(Dataset entries)
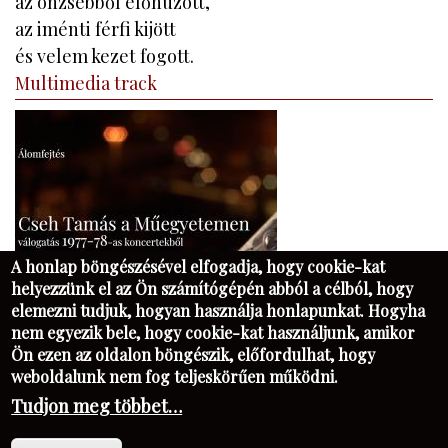
az önzsebből előhúzott,
az iménti férfi kijött
és velem kezet fogott.
Multimedia track
A honlap böngészésével elfogadja, hogy cookie-kat
helyezzünk el az Ön számítógépén abból a célból, hogy
elemezni tudjuk, hogyan használja honlapunkat. Hogyha
nem egyezik bele, hogy cookie-kat használjunk, amikor
Ön ezen az oldalon böngészik, előfordulhat, hogy
KAPCSOLAT
FB
PIM
NK
weboldalunk nem fog teljeskörűen működni.
KATALÓGUSKERESŐ - OPAC
Tudjon meg többet…
OLDALTÉRKÉP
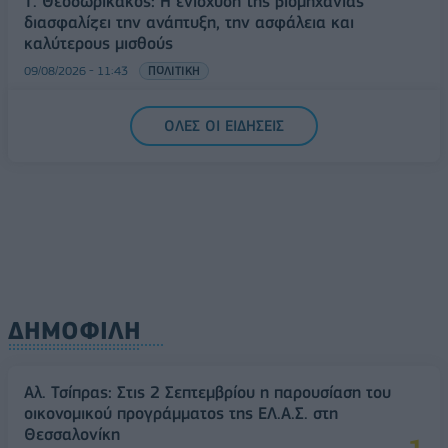
Τ. Θεοδωρικάκος: Η ενίσχυση της βιομηχανίας
διασφαλίζει την ανάπτυξη, την ασφάλεια και
καλύτερους μισθούς
09/08/2026 - 11:43
ΠΟΛΙΤΙΚΗ
Υπ. Μεταφορών: Οριστική λύση στο ζήτημα των
ΟΛΕΣ ΟΙ ΕΙΔΗΣΕΙΣ
πινακίδων κυκλοφορίας - Τέλος στις χρονοβόρες
διαδικασίες
09/08/2026 - 11:18
ΕΛΛΑΔΑ
ΔΗΜΟΦΙΛΗ
Αλ. Τσίπρας: Στις 2 Σεπτεμβρίου η παρουσίαση του
οικονομικού προγράμματος της ΕΛ.Α.Σ. στη
Θεσσαλονίκη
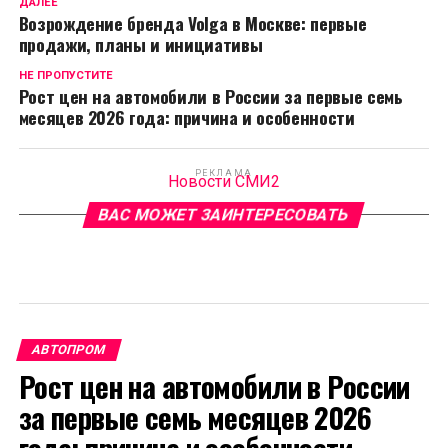
ДАЛЕЕ
Возрождение бренда Volga в Москве: первые
продажи, планы и инициативы
НЕ ПРОПУСТИТЕ
Рост цен на автомобили в России за первые семь
месяцев 2026 года: причина и особенности
РЕКЛАМА
Новости СМИ2
ВАС МОЖЕТ ЗАИНТЕРЕСОВАТЬ
АВТОПРОМ
Рост цен на автомобили в России
за первые семь месяцев 2026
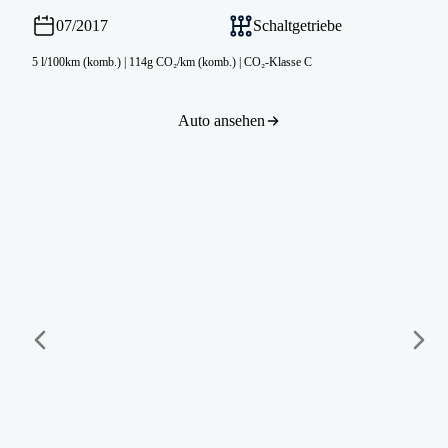
07/2017
Schaltgetriebe
5 l/100km (komb.)
|
114g CO₂/km (komb.)
|
CO₂-Klasse C
Auto ansehen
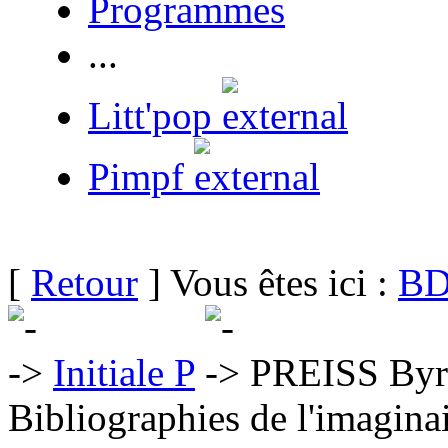
Programmes
...
Litt'pop
Pimpf
[
Retour
] Vous êtes ici :
BD
Initiale P
PREISS Byr
Bibliographies de l'imaginai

DIRECTIONS ::
Go through the records above and copy every line holding the word "Рост".

ANSWER TO THIS EXERCISE ::
Рост цен на автомобили в России за первые семь
Рост цен на автомобили в России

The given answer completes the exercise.